Types of Tax Planning—

The tax planning exercise ranges from devising a model for specific transaction as well as systematic planning.

These are: 

(1) Short range tax planning: Short range tax planning refers to year to year planning to achieve some specific or limited objective. “In such type of planning, there will not be a permanent commitment. An individual may invest in PPF/NSCs within prescribed limit when income is increased It is not suggested to take LIC/ULIP/Pension plan etc.

(2) Long range planning : Long range planning involves entering into activities, which may not pay off immediately, e.g. transfer of assets without consideration to minor child. The income will be clubbed to transferror upto the child in minor but afterward, this will be an income of child.

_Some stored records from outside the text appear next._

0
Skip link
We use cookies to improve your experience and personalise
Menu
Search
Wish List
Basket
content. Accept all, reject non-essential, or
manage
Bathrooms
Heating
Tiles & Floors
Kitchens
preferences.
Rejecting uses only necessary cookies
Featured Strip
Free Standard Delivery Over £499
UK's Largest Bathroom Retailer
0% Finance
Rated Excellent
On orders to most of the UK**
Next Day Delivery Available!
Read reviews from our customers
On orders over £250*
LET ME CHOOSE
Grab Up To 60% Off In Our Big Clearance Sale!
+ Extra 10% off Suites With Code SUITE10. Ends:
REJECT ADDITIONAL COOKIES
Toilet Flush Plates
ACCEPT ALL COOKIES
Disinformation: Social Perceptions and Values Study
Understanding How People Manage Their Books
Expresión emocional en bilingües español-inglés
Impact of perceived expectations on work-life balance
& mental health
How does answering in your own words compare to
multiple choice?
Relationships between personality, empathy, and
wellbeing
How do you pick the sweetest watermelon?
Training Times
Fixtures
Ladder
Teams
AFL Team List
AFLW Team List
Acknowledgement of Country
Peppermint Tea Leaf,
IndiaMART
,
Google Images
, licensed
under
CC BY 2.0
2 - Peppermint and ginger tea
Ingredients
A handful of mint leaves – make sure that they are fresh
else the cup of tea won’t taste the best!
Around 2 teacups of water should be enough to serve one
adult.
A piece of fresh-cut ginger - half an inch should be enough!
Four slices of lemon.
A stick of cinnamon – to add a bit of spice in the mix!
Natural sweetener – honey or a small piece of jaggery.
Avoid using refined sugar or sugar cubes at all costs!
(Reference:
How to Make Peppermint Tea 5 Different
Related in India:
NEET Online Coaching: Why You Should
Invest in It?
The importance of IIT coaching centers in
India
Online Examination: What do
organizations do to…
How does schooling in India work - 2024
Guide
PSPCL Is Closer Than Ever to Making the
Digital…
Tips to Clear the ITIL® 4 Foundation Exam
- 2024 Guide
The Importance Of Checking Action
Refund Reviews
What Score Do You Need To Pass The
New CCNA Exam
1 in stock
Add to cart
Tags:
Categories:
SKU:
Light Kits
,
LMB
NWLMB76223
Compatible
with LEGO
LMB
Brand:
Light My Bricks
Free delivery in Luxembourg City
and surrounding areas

(3) Permissive tax planning: Permissive tax planning is a planning for tax under the express provisions of tax laws. Indian tax laws offer many exemptions, rebates, deductions and incentives.

(4) Purposive tax planning : This planning is based on the measures which circumvent the law. The permissive tax planning has to express sanction of the Statute while the purposive tax planning does not carry such sanction. Sections 60 to 65 of the Income Tax Act are related to the income of other persons is included in the income of assessee. Here, assessee may plan in such a way that these provisions do not get attracted. Such plan will increase the disposable resources of assessee This is known as “Purposive tax planning.”